吾儒礼仪反为异端所窃取。但其间记录未精,故语意不圆,所以为可疑耳。」

  「李端伯所记第一条,力辟释氏说出山河大地等语,历举而言之。至论圣人之道,则以为明如日星。及其终也,以为会得此『便是会禅』。至与侯世兴讲孟子『浩然之气』,则举禅语为况云:『事则不无,拟心则差。』十五卷论中庸言『无声无臭』,胜如释氏言『非黄非白』;似又以中庸之言,下与释氏较胜负。至如所谓洒扫应对,与佛家默然处合;与陈莹中论『天在山中,大畜』,是『芥子纳须弥』,所引释氏语不一而足。如其辟异端之严,而记者多录此,何耶?」曰:「韩持国本好佛学,明道与语,而有『便是会禅』之说者,盖就其素所讲明者因以入之。今人多说辟异端,往往于其教中茫然不知其说,冯虚妄语,宜不足以服之。如明道诸先生实尝深究其说,尽得其所以为虚诞怪僻之要领;故因言所及,各有其旨,未可以为苟徇其说也。」

  问:「遗书首篇,明道与韩持国论禅一段,看来韩持国只是晓得那低底禅。尝见范蜀公与温公书,说韩持国为禅作祟,要想得山河大地无寸土,不知还能无寸土否?可将大乐与唤醒归这边来。今观明道答它:『至如山河大地之说,是它山河大地,又干你何事?』想是持国曾发此问来,故明道如此说。不知当初韩持国合下被甚人教得个矮底禅如此?然范蜀公欲以大乐唤醒,不知怎生唤得它醒?它方欲尽扫世间之物归于至静,而彼欲以闹底物引之,亦拙矣。况范蜀公之乐,也可可地。」用之问:「此等说,如何是矮底禅?岂解更有一般高底禅?」曰:「不然。它说世间万法皆是虚妄,然又都是真实。你攻得它前面一项破,它又有后面一项,攻它不破。如明道云:『若说幻为不好底性,则请别寻一个好底性来,换了此不好底性。』此语也攻它不破。它元不曾说这个不是性,它也说『直指人心,见性成佛』,何尝说这个不是性?你说『性外无道,道外无性』,它又何尝说『性外有道,道外有性』来?它之说,有十分与吾儒相似处,只终不是。若见得吾儒之说,则它之说不攻自破,所以孟子说『遁辞知其所穷』。它到说穷处,便又有一样说话,如云世间万法都是虚妄,然又都是真实。此又是如何?今不须穷它,穷得它一边,它又有一边,都莫问它。只看得自家『天命之谓性,率性之谓道』分晓了,却略将它说看过,便见它底不是。所以明道引孔子『「予欲无言」,子贡曰:「子如不言,则小子何述焉?」子曰:「天何言哉?四时行焉,百物生焉,天何言哉!」』只看这数句,几多分晓!也不待解说。只是玩味久之,便见。『天高地下,万物散殊,而礼制行矣;流而不息,合同而化,而乐兴焉。』『天有四时,春夏秋冬,风雨霜露,无非教也;地载神气,神气风霆,风霆流形,庶物露生,无非教也。』多少分晓!只是人自昏了,所以道理也要个聪明底人看,一看便见,也是快活人。而今如此费人口颊,犹自不晓。」又曰:「释迦佛初间入山修行,它也只是厌恶世谛,为一身之计。观它修行大故用功,未有后来许多禅底说话。后来相传,一向说开了。」

  伊川谓:「释氏之见,如管中窥天,只见直上,不见四旁。」某以为不然。释氏之见,盖是瞥见水中天影耳。

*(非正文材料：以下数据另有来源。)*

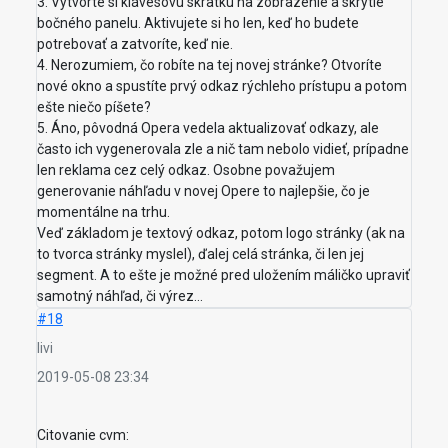
3. Vytvorte si klávesovú skratku na zobrazenie a skrytie
bočného panelu. Aktivujete si ho len, keď ho budete
potrebovať a zatvoríte, keď nie.
4. Nerozumiem, čo robíte na tej novej stránke? Otvoríte
nové okno a spustíte prvý odkaz rýchleho prístupu a potom
ešte niečo píšete?
5. Áno, pôvodná Opera vedela aktualizovať odkazy, ale
často ich vygenerovala zle a nič tam nebolo vidieť, prípadne
len reklama cez celý odkaz. Osobne považujem
generovanie náhľadu v novej Opere to najlepšie, čo je
momentálne na trhu.
Veď základom je textový odkaz, potom logo stránky (ak na
to tvorca stránky myslel), ďalej celá stránka, či len jej
segment. A to ešte je možné pred uložením máličko upraviť
samotný náhľad, či výrez...
#18
livi
2019-05-08 23:34
Citovanie cvm:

  「禅家言性,犹日下置器」,谓轮回也,如以蚁性与牛,是倾此于彼。

  问:「昨日先生说佛氏『但愿空诸所有』,此固不是。然明道尝说胸中不可有一事,如在试院推算康节数,明日问之,便已忘了。此意恐亦是『空诸所有』底意。」曰:「此出上蔡语录中,只是录得它自意,无这般条贯。颜子『得一善则拳拳服膺而不失』,孟子『必有事焉而勿忘』,何尝要人如此?若是个道理,须着存取。只如易系说『过此以往,未之或知』,亦只是『虽欲从之,末由也已』之意。在它们说,便如鬼神变怪,有许多不可知底事。」以下论记录之疑。

  伊川曰:「实理者,实见得是,实见得非。」实理与实见不同。今合说,必记录有误。盖有那实理,人须是实见得。见得恁地确定,便有实见得,又都闲了。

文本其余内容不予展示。